Atlas Administration API: Expose more information on cluster status
We are using the Atlas Administration API in order to automate scaling a production database cluster deployment in a more fine-grained way than the existing autoscaling offer. The specific database cluster is deployed as a replica set, so there is a number of electable nodes (one primary + 2, 4 or 6 secondaries) and any number of read-only (RO) nodes.
The goal is to be able to tune the number of nodes in a specific region, and being able to monitor the progress of the change being rolled out. Currently, the API offerings are too limited to do this effectively, but the web console clearly has access to the information we need.
The current implementation of the returnAllMongodbProcessesInOneProject
operation in the administration API lists all processes in the project, which would need to be filtered down to the processes that apply to just the specific cluster. The specific cluster processes do have a unique replicaSetName string in common but that name appears to be internal to Atlas and only appears in the connectionString -> standard URI for the given cluster.
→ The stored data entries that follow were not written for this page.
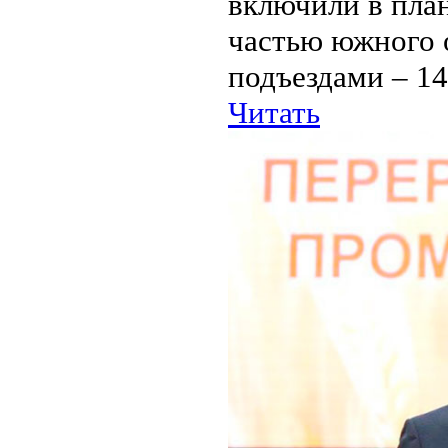
включили в пла
частью южного о
подъездами – 14,
Читать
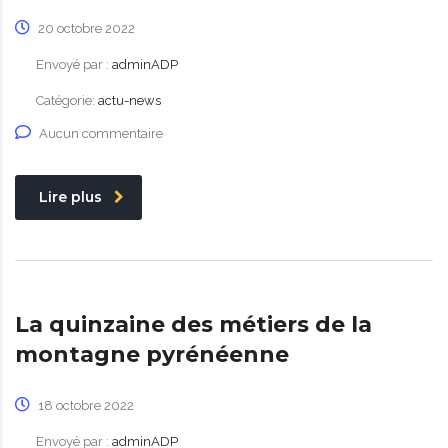
20 octobre 2022
Envoyé par :
adminADP
Catégorie:
actu-news
Aucun commentaire
Lire plus
La quinzaine des métiers de la
montagne pyrénéenne
18 octobre 2022
Envoyé par :
adminADP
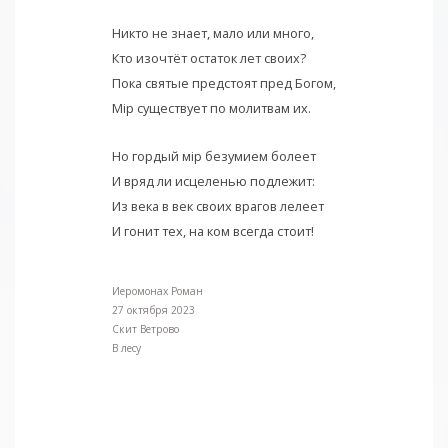
Никто не знает, мало или много,
Кто изочтёт остаток лет своих?
Пока святые предстоят пред Богом,
Мiр существует по молитвам их.
Но гордый мiр безумием болеет
И вряд ли исцеленью подлежит:
Из века в век своих врагов лелеет
И гонит тех, на ком всегда стоит!
Иеромонах Роман
27 октября 2023
Скит Ветрово
В лесу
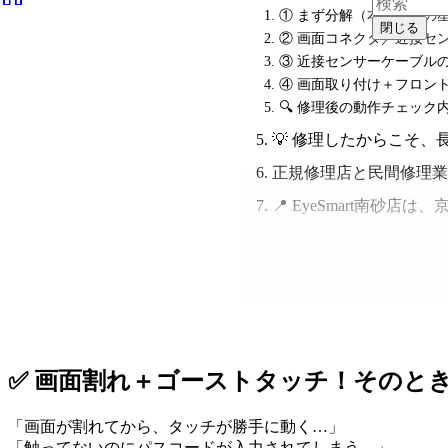
① まず分解（本体下部の
閉じる
② 画面コネクタ／近接セ
③ 近接センサーケーブル
④ 画面取り付け＋フロン
🔍 修理後の動作チェック
💡 修理したからこそ、
正規修理店と民間修理業
📍 EyeSmart南砂
✅ 画面割れ＋ゴーストタッチ！そのと
「画面が割れてから、タッチが勝手に動く…」
「触ってないのにパスコードが入力されてしまう…」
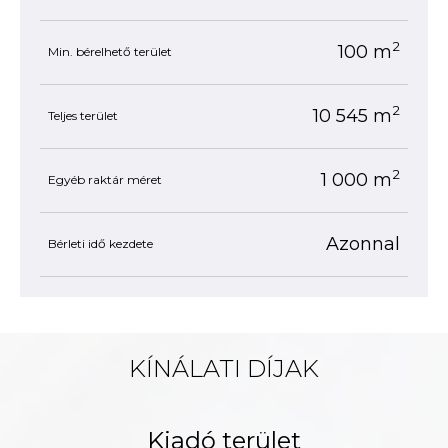
2
100 m
Min. bérelhető terület
2
10 545 m
Teljes terület
2
1 000 m
Egyéb raktár méret
Azonnal
Bérleti idő kezdete
KÍNÁLATI DÍJAK
Kiadó terület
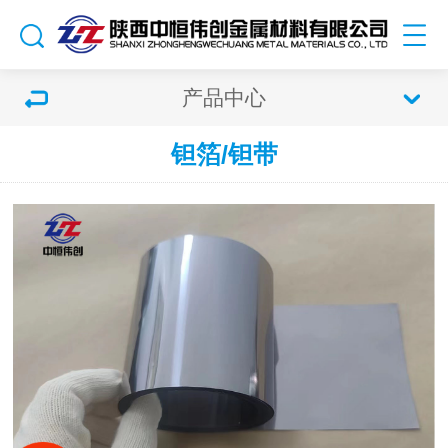
产品中心
钽箔/钽带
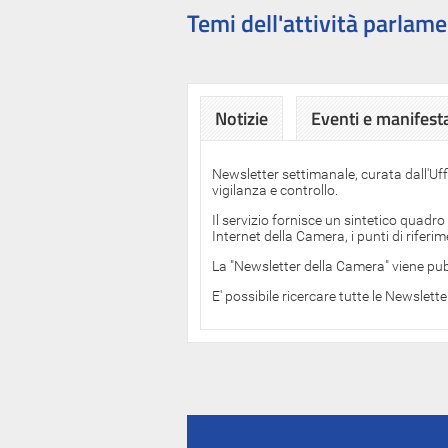
Temi dell'attività parlame
Notizie
Eventi e manifest
Newsletter settimanale, curata dall'Uf
vigilanza e controllo.
Il servizio fornisce un sintetico quadro
Internet della Camera, i punti di rifer
La "Newsletter della Camera" viene pub
E' possibile ricercare tutte le Newslett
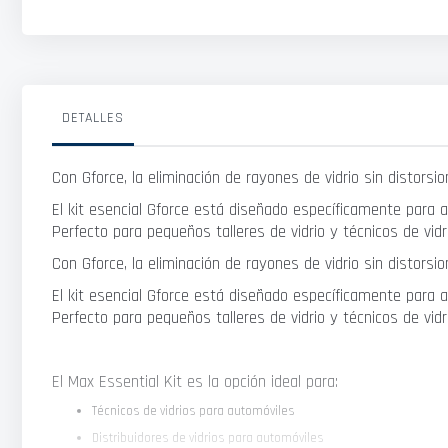
DETALLES
Con Gforce, la eliminación de rayones de vidrio sin distorsi
El kit esencial Gforce está diseñado específicamente para
Perfecto para pequeños talleres de vidrio y técnicos de vid
Con Gforce, la eliminación de rayones de vidrio sin distorsi
El kit esencial Gforce está diseñado específicamente para
Perfecto para pequeños talleres de vidrio y técnicos de vid
El Max Essential Kit es la opción ideal para:
Técnicos de vidrios para automóviles
Distribuidores de vidrios para automóviles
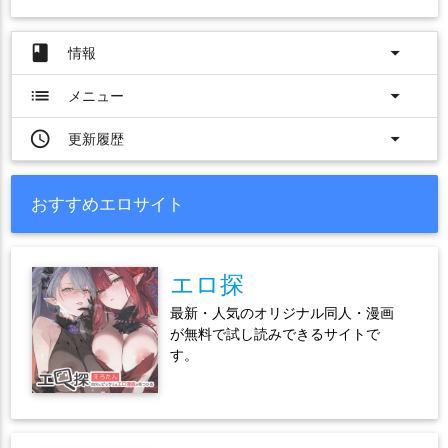
book
arrow_drop_down
情報
list
arrow_drop_down
メニュー
access_time
arrow_drop_down
更新履歴
おすすめエロサイト
エロ探
最新・人気のオリジナル同人・漫画
が無料で試し読みできるサイトで
す。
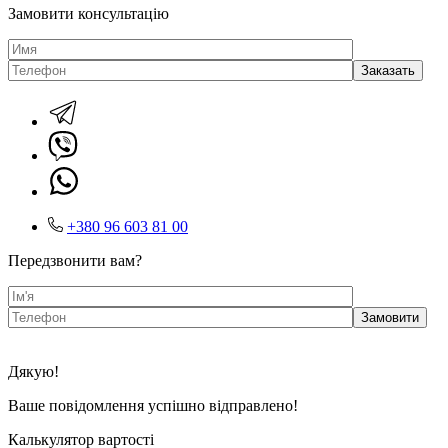
Замовити консультацію
+380 96 603 81 00
Передзвонити вам?
Дякую!
Ваше повідомлення успішно відправлено!
Калькулятор вартості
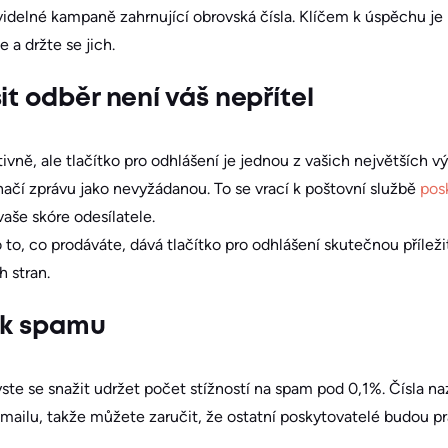
idelné kampaně zahrnující obrovská čísla. Klíčem k úspěchu je 
 a držte se jich.
it odběr není váš nepřítel
ivně, ale tlačítko pro odhlášení je jednou z vašich největších 
ačí zprávu jako nevyžádanou. To se vrací k poštovní službě
pos
aše skóre odesílatele.
o to, co prodáváte, dává tlačítko pro odhlášení skutečnou příleži
 stran.
ik spamu
ste se snažit udržet počet stížností na spam pod 0,1%. Čísla n
Gmailu, takže můžete zaručit, že ostatní poskytovatelé budou 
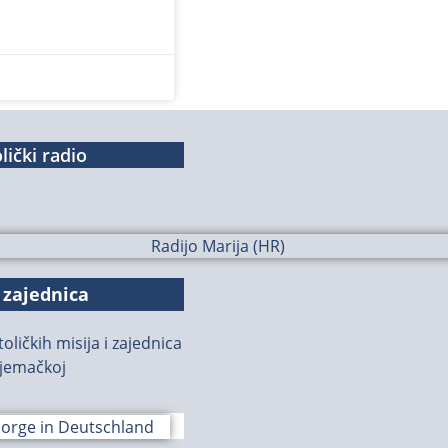
lički radio
 zajednica
oličkih misija i zajednica
jemačkoj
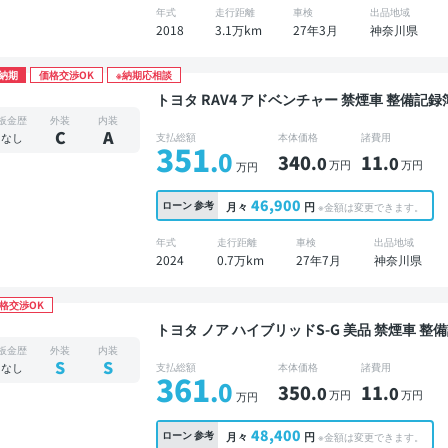
年式
走行距離
車検
出品地域
2018
3.1万km
27年3月
神奈川県
納期
価格交渉OK
※納期応相談
トヨタ RAV4 アドベンチャー 禁煙車 整備記録簿あり 標準装備ナビ TV ブラインドスポットモニ
ター デジタルインナーミラー オートクルーズ 
板金歴
外装
内装
ニター 衝突軽減
C
A
なし
支払総額
本体価格
諸費用
351
.0
340
11
.0
.0
万円
万円
万円
46,900
ローン
参考
月々
円
※金額は変更できます。
年式
走行距離
車検
出品地域
2024
0.7万km
27年7月
神奈川県
格交渉OK
トヨタ ノア ハイブリッドS-G 美品 禁煙車 整備記録簿あり ディスプレイオーディオ ※ナビキット
あり TV 後席モニター オートクルーズ 3列シー
板金歴
外装
内装
メラ ドライブレコーダー 衝突軽減 両側電動ス
S
S
なし
支払総額
本体価格
諸費用
361
.0
350
11
.0
.0
万円
万円
万円
48,400
ローン
参考
月々
円
※金額は変更できます。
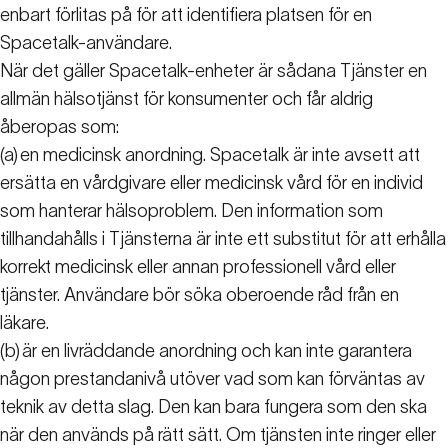
enbart förlitas på för att identifiera platsen för en
Spacetalk-användare.
När det gäller Spacetalk-enheter är sådana Tjänster en
allmän hälsotjänst för konsumenter och får aldrig
åberopas som:
(a)
en medicinsk anordning. Spacetalk är inte avsett att
ersätta en vårdgivare eller medicinsk vård för en individ
som hanterar hälsoproblem. Den information som
tillhandahålls i Tjänsterna är inte ett substitut för att erhålla
korrekt medicinsk eller annan professionell vård eller
tjänster. Användare bör söka oberoende råd från en
läkare.
(b)
är en livräddande anordning och kan inte garantera
någon prestandanivå utöver vad som kan förväntas av
teknik av detta slag. Den kan bara fungera som den ska
när den används på rätt sätt. Om tjänsten inte ringer eller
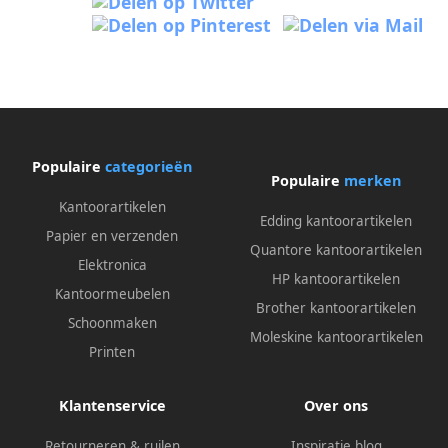
Populaire
categorieën
Populaire
merken
Kantoorartikelen
Edding kantoorartikelen
Papier en verzenden
Quantore kantoorartikelen
Elektronica
HP kantoorartikelen
Kantoormeubelen
Brother kantoorartikelen
Schoonmaken
Moleskine kantoorartikelen
Printen
Klantenservice
Over ons
Retourneren & ruilen
Inspiratie blog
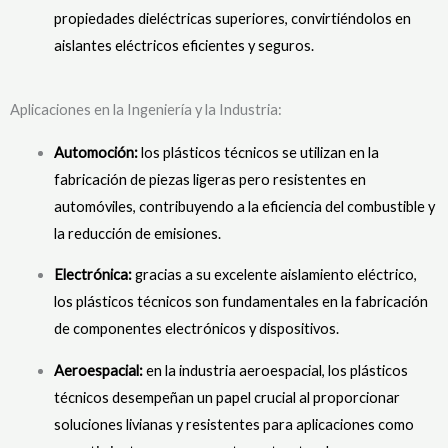
propiedades dieléctricas superiores, convirtiéndolos en
aislantes eléctricos eficientes y seguros.
Aplicaciones en la Ingeniería y la Industria:
Automoción:
los plásticos técnicos se utilizan en la
fabricación de piezas ligeras pero resistentes en
automóviles, contribuyendo a la eficiencia del combustible y
la reducción de emisiones.
Electrónica:
gracias a su excelente aislamiento eléctrico,
los plásticos técnicos son fundamentales en la fabricación
de componentes electrónicos y dispositivos.
Aeroespacial:
en la industria aeroespacial, los plásticos
técnicos desempeñan un papel crucial al proporcionar
soluciones livianas y resistentes para aplicaciones como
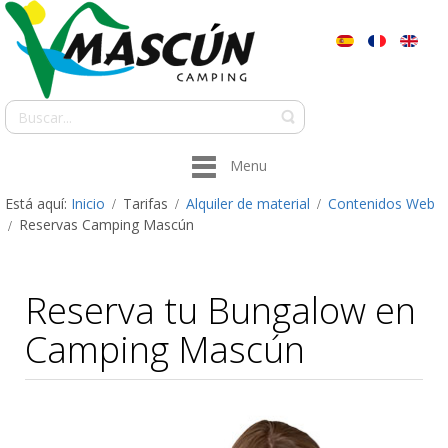
Menu
Está aquí:
Inicio
Tarifas
Alquiler de material
Contenidos Web
Reservas Camping Mascún
Reserva tu Bungalow en
Camping Mascún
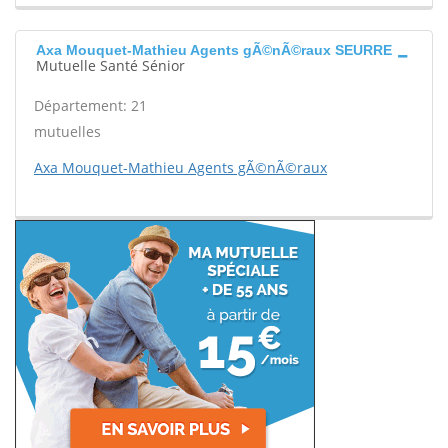
Axa Mouquet-Mathieu Agents gÃ©nÃ©raux SEURRE
Mutuelle Santé Sénior
Département: 21
mutuelles
Axa Mouquet-Mathieu Agents gÃ©nÃ©raux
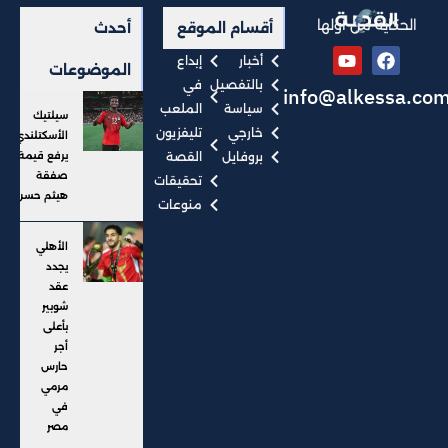
الحكاية من أولها
أقسام الموقع
أحدث
أخبار
إبداع
الموضوعات
بالتفصيل
في
info@alkessa.co
سياسة
الملعب
سيلتيك
خارجي
تليفزيون
الأسكتلندي
بروفايل
القصة
يرفع قيمة
صفقة
تحقيقات
هيثم حسن
منوعات
الأهلي
يجدد
عقد
شوبير
بأعلى
أجر
حارس
مرمي
في
مصر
This information doesn't distinguish electable nodes from read-only nodes or analytics nodes, nor will it indicate if a machine is in the process of being deployed or decommissioned.
Because of this the public administration API only gets you part of the way there, as it won't let a process on our side recover from being restarted during a cluster adjustment operation: there is no way of detecting a machine being decommissioned (which will delay deploying a new change), nor would a net-zero machine count change (e.g. moving from RO nodes to electable nodes) be observable.
The web console on the other hand, has access to much more information, via the (private) https://cloud.mongodb.com/nds/clusters/{groupId}/{name}
and https://cloud.mongodb.com/nds/clusters/{groupId}/{name}/instances
endpoints; these are, respectively, a more detailed version of the public returnOneCluster
operation and an array of process states specific to the cluster (so a filtered version of returnAllMongodbProcessesInOneProject
) . These APIs lets us monitor cluster change operations much, much better, as they include more detailed node role information (electable vs read-only vs analytics).
To properly manage scaling via the public API, we'd really need to have that information available in the public API too.